Segment Open
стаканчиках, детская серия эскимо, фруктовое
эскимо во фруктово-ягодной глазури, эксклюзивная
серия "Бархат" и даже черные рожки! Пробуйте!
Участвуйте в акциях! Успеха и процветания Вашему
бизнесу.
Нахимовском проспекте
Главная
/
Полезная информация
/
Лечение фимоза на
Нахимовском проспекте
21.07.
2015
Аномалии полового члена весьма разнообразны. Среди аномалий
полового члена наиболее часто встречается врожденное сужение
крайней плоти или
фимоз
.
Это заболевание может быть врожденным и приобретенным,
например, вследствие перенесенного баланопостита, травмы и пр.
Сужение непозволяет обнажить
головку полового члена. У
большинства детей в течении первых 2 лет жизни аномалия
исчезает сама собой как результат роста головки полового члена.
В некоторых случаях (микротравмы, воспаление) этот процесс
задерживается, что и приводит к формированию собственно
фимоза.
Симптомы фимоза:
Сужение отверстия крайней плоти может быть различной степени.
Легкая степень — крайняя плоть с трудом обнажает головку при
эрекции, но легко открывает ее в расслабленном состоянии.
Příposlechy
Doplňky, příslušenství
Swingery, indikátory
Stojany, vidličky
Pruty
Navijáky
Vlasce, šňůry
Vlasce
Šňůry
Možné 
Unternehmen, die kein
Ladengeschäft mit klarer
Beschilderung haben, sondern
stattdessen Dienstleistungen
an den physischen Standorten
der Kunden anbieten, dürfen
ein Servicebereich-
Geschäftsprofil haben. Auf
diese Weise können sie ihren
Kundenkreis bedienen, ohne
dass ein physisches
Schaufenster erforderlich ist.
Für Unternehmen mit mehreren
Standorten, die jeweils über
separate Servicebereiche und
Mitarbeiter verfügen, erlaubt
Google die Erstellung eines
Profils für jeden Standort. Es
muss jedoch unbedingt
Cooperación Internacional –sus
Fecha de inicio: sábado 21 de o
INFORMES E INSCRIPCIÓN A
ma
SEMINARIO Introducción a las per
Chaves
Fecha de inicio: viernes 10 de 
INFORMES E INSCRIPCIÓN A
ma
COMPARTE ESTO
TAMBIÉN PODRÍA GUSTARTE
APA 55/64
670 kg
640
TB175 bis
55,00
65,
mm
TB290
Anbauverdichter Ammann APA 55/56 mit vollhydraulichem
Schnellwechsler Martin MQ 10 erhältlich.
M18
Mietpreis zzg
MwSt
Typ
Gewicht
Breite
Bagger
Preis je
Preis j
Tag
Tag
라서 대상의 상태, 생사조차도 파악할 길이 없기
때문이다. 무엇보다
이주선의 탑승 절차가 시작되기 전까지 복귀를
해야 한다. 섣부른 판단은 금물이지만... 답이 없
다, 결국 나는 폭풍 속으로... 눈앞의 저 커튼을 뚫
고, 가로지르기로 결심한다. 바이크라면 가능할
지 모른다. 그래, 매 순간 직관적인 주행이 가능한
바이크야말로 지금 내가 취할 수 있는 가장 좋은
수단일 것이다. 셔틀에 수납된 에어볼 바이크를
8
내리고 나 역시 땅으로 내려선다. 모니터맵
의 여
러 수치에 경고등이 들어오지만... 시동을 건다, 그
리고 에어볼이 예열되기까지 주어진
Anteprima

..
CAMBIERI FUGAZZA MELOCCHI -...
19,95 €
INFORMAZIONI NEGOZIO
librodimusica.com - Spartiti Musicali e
Segment Closed
Go through the records line by line and count those containing the string "плоти". Give only the total.

2